* [Provided information]

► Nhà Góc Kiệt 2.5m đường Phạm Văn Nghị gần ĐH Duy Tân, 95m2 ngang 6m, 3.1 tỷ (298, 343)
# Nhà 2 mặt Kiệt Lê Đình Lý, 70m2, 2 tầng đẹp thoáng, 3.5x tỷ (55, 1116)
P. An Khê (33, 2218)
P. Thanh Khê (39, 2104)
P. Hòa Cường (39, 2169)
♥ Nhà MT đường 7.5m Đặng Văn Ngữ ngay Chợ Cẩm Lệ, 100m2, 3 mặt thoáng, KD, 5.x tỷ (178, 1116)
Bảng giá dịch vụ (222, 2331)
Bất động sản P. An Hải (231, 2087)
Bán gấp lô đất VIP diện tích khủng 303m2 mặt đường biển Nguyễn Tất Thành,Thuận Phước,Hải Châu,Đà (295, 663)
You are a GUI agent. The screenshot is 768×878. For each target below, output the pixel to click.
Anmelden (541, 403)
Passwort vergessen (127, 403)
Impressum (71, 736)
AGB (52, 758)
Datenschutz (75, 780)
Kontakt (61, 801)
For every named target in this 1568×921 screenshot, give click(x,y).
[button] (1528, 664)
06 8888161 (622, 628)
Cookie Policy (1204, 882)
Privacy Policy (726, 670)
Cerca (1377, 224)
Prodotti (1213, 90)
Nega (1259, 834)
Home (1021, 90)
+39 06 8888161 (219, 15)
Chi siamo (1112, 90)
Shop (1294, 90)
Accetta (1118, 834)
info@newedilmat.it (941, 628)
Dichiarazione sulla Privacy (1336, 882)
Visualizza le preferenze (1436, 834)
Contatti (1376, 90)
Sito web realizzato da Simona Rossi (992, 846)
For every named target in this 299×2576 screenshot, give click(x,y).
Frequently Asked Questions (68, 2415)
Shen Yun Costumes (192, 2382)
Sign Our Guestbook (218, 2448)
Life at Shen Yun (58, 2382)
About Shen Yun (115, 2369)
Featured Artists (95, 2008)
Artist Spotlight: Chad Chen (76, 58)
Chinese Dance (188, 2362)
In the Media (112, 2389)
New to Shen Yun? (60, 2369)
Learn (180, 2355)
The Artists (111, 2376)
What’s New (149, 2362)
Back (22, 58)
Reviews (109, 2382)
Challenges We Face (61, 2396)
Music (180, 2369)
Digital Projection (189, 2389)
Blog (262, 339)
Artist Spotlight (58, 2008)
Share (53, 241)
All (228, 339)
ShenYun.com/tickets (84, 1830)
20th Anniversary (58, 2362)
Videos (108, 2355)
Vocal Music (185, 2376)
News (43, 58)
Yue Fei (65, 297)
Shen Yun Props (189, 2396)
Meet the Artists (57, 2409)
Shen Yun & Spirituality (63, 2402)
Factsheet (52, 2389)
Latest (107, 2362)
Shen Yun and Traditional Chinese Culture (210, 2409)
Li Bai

* [What you will do] Your answer should hold exactly the lines from the one containing "Contatti (1376, 90)" to the last line of the data, both included, and no others.

* [Result]
Contatti (1376, 90)
Sito web realizzato da Simona Rossi (992, 846)
For every named target in this 299×2576 screenshot, give click(x,y).
Frequently Asked Questions (68, 2415)
Shen Yun Costumes (192, 2382)
Sign Our Guestbook (218, 2448)
Life at Shen Yun (58, 2382)
About Shen Yun (115, 2369)
Featured Artists (95, 2008)
Artist Spotlight: Chad Chen (76, 58)
Chinese Dance (188, 2362)
In the Media (112, 2389)
New to Shen Yun? (60, 2369)
Learn (180, 2355)
The Artists (111, 2376)
What’s New (149, 2362)
Back (22, 58)
Reviews (109, 2382)
Challenges We Face (61, 2396)
Music (180, 2369)
Digital Projection (189, 2389)
Blog (262, 339)
Artist Spotlight (58, 2008)
Share (53, 241)
All (228, 339)
ShenYun.com/tickets (84, 1830)
20th Anniversary (58, 2362)
Videos (108, 2355)
Vocal Music (185, 2376)
News (43, 58)
Yue Fei (65, 297)
Shen Yun Props (189, 2396)
Meet the Artists (57, 2409)
Shen Yun & Spirituality (63, 2402)
Factsheet (52, 2389)
Latest (107, 2362)
Shen Yun and Traditional Chinese Culture (210, 2409)
Li Bai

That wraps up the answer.